INSTRUCTIONS FOR THE TASK | From the first line to the last, restate the material word for word; pictures stay out.

-- Opening Marker --

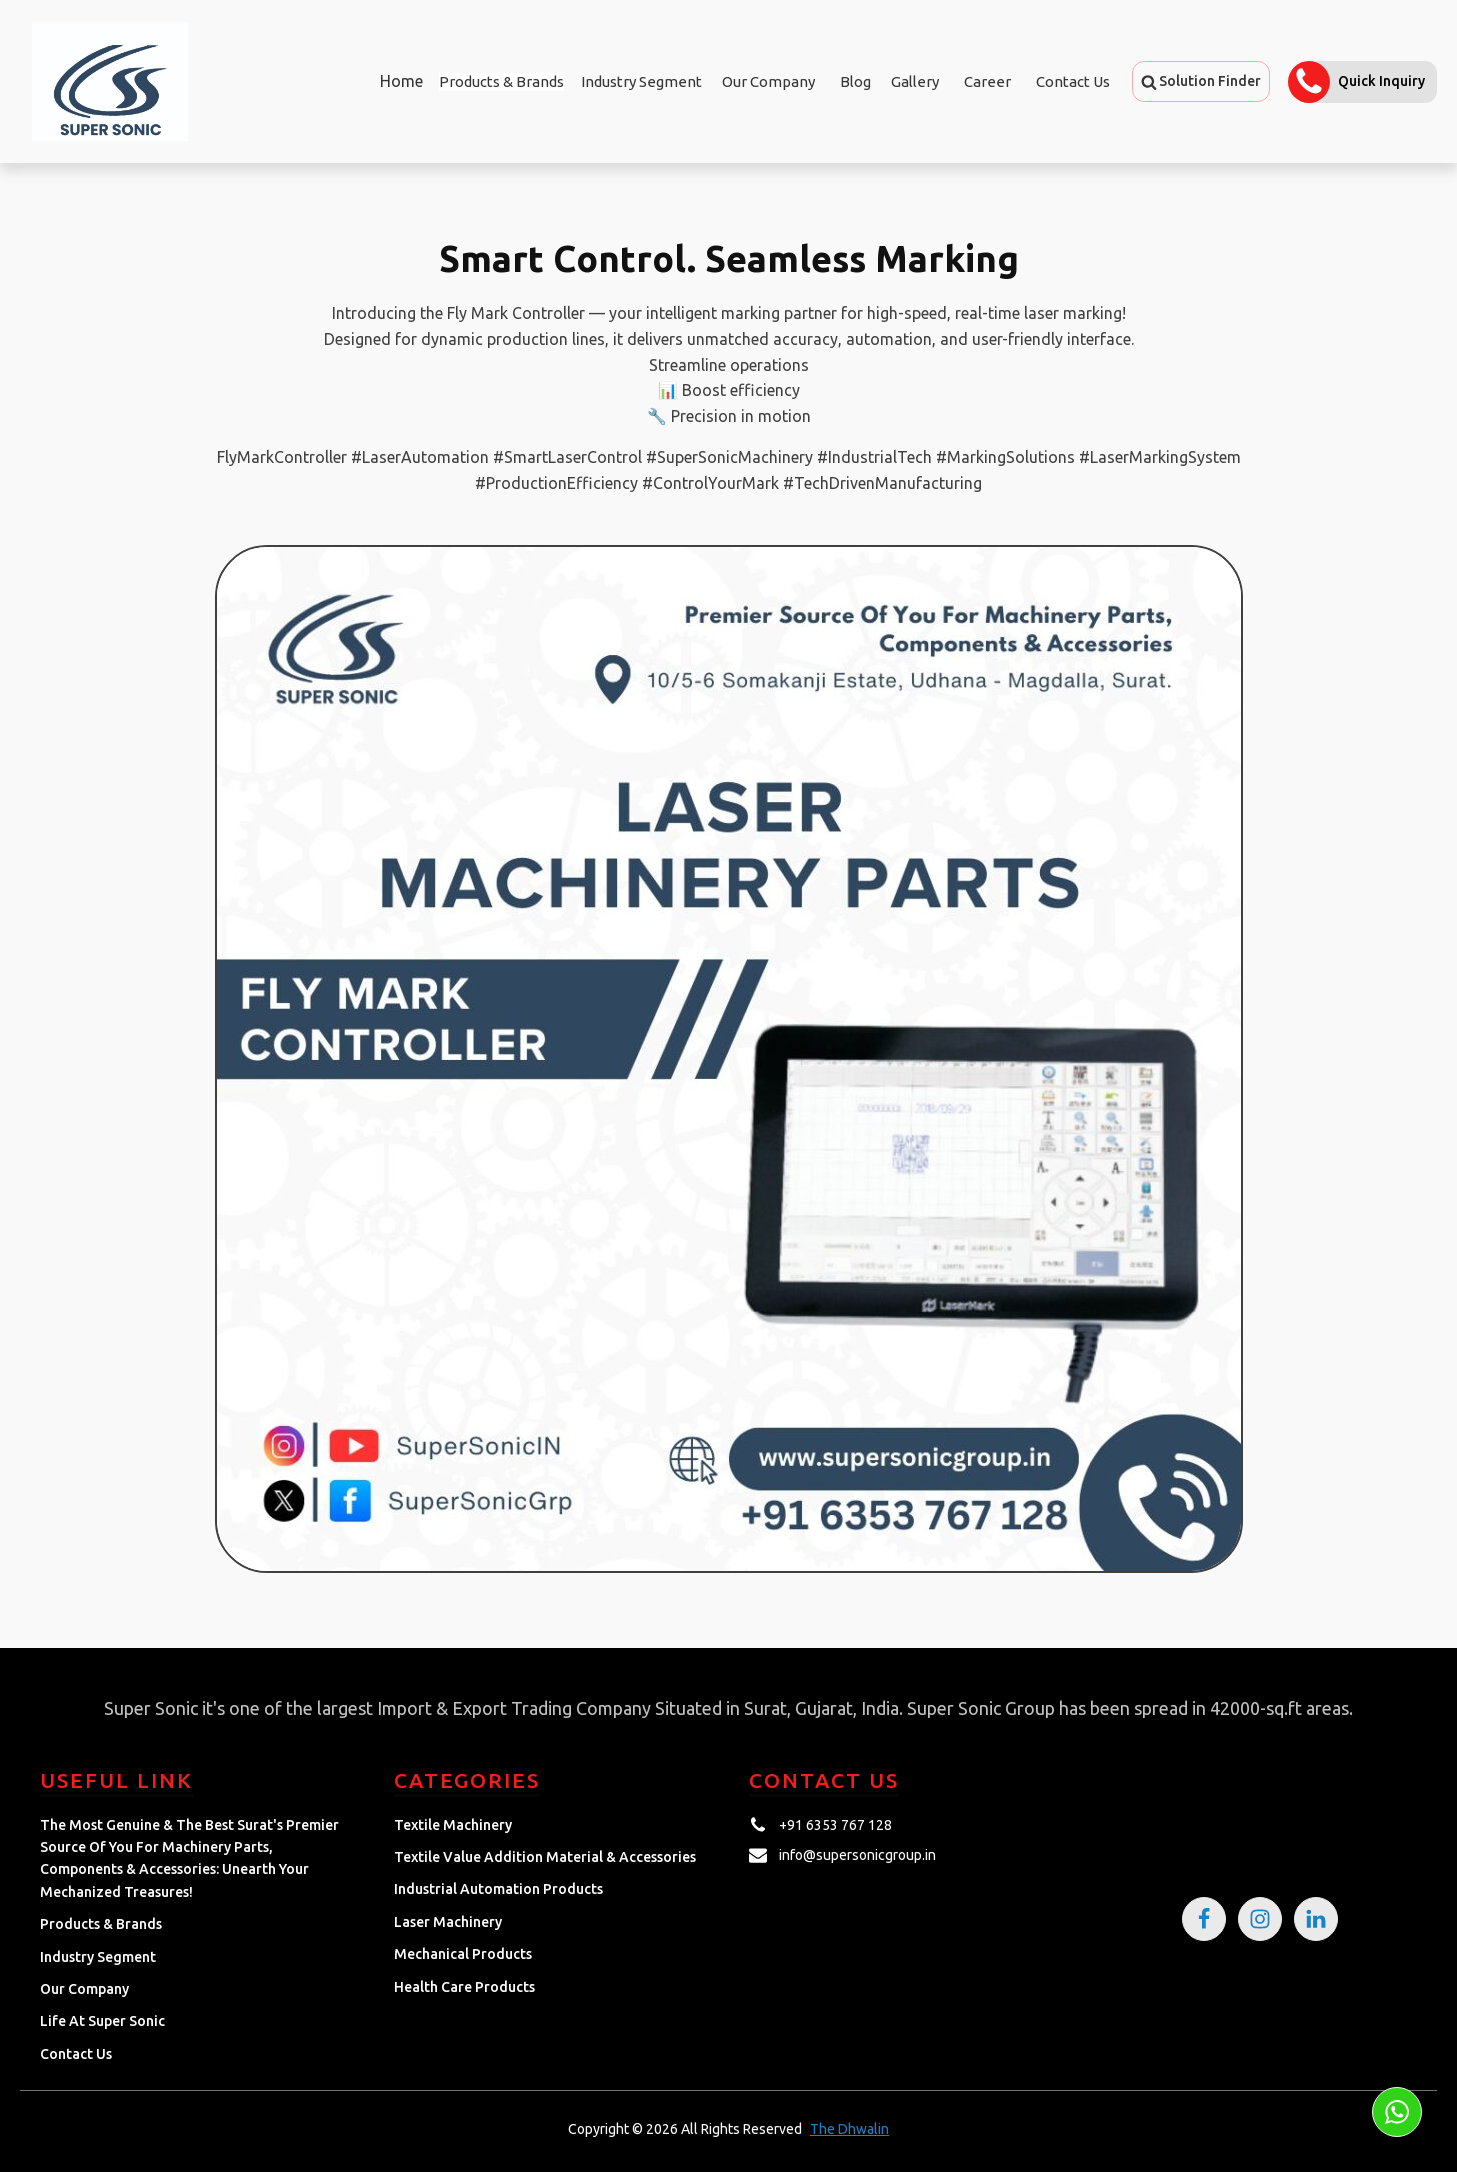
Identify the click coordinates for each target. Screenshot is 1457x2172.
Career (987, 81)
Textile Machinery (453, 1825)
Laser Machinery (448, 1922)
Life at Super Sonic (102, 2021)
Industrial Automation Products (498, 1889)
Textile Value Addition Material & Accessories (545, 1857)
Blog (855, 81)
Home (394, 81)
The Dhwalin (849, 2129)
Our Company (768, 81)
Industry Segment (641, 81)
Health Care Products (464, 1987)
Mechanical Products (463, 1954)
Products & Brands (101, 1924)
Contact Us (1073, 81)
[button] (1201, 81)
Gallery (915, 81)
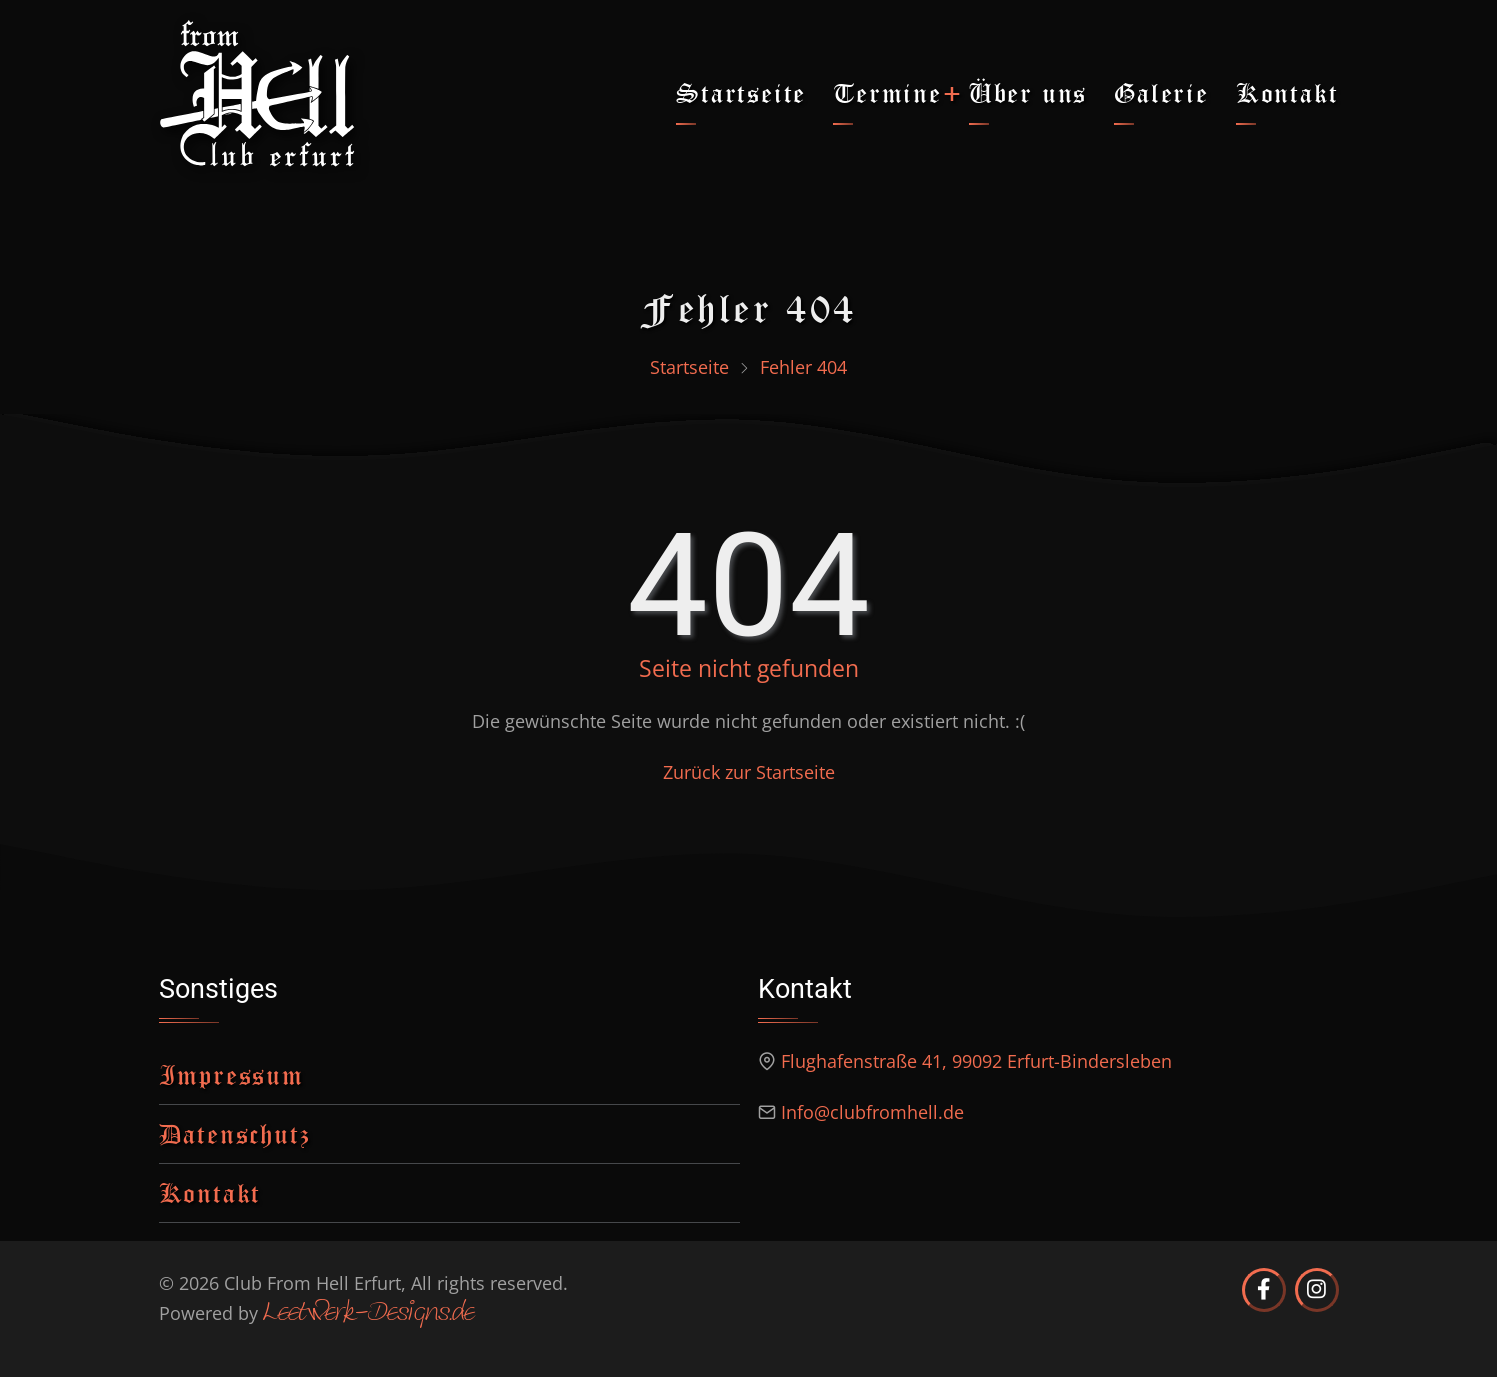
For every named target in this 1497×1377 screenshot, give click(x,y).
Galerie (1161, 92)
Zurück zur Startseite (749, 772)
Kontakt (1287, 92)
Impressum (231, 1074)
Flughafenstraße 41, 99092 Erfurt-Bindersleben (976, 1061)
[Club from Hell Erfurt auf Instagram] (1317, 1290)
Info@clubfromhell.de (872, 1112)
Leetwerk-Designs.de (368, 1314)
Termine (887, 92)
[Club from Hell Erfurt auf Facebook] (1264, 1290)
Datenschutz (235, 1133)
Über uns (1028, 92)
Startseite (741, 92)
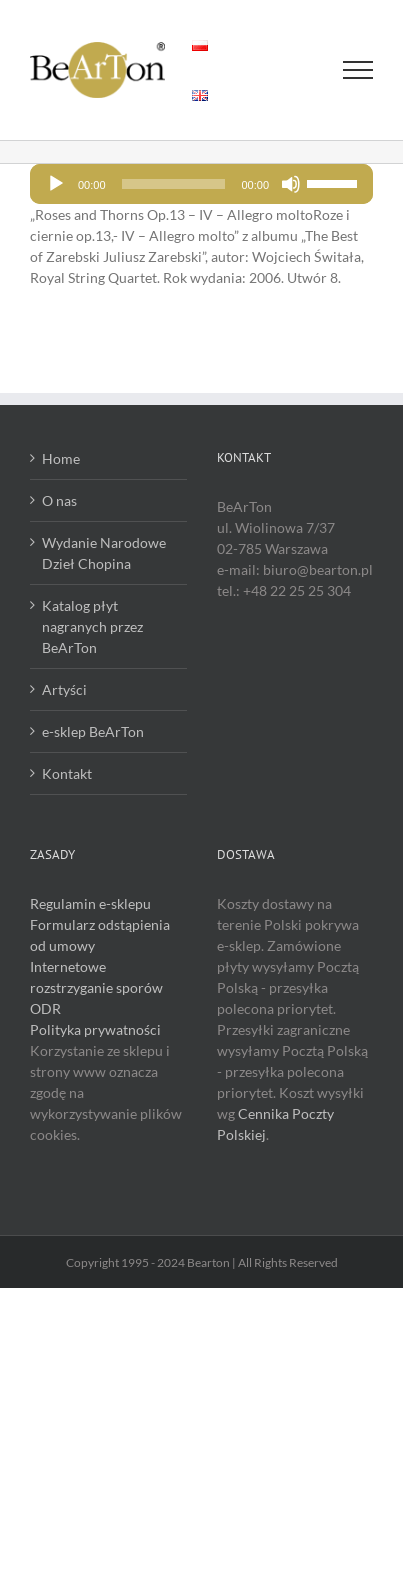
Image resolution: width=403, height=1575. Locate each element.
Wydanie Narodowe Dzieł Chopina (104, 553)
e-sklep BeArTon (93, 731)
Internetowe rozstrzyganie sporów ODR (96, 987)
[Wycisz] (291, 184)
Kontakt (67, 773)
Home (61, 458)
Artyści (64, 689)
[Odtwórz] (56, 184)
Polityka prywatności (95, 1029)
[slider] (174, 184)
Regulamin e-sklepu (90, 903)
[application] (201, 184)
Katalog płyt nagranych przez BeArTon (92, 626)
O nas (59, 500)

-- Closing Marker --

RESPONSE TO THE EXERCISE |
Identify the click coordinates for each target. Screenshot is 1457x2172.
Career (987, 81)
Textile Machinery (453, 1825)
Laser Machinery (448, 1922)
Life at Super Sonic (102, 2021)
Industrial Automation Products (498, 1889)
Textile Value Addition Material & Accessories (545, 1857)
Blog (855, 81)
Home (394, 81)
The Dhwalin (849, 2129)
Our Company (768, 81)
Industry Segment (641, 81)
Health Care Products (464, 1987)
Mechanical Products (463, 1954)
Products & Brands (101, 1924)
Contact Us (1073, 81)
[button] (1201, 81)
Gallery (915, 81)
For every named target in this 1497×1377 screenshot, give click(x,y).
Galerie (1161, 92)
Zurück zur Startseite (749, 772)
Kontakt (1287, 92)
Impressum (231, 1074)
Flughafenstraße 41, 99092 Erfurt-Bindersleben (976, 1061)
[Club from Hell Erfurt auf Instagram] (1317, 1290)
Info@clubfromhell.de (872, 1112)
Leetwerk-Designs.de (368, 1314)
Termine (887, 92)
[Club from Hell Erfurt auf Facebook] (1264, 1290)
Datenschutz (235, 1133)
Über uns (1028, 92)
Startseite (741, 92)
Image resolution: width=403, height=1575. Locate each element.
Wydanie Narodowe Dzieł Chopina (104, 553)
e-sklep BeArTon (93, 731)
Internetowe rozstrzyganie sporów ODR (96, 987)
[Wycisz] (291, 184)
Kontakt (67, 773)
Home (61, 458)
Artyści (64, 689)
[Odtwórz] (56, 184)
Polityka prywatności (95, 1029)
[slider] (174, 184)
Regulamin e-sklepu (90, 903)
[application] (201, 184)
Katalog płyt nagranych przez BeArTon (92, 626)
O nas (59, 500)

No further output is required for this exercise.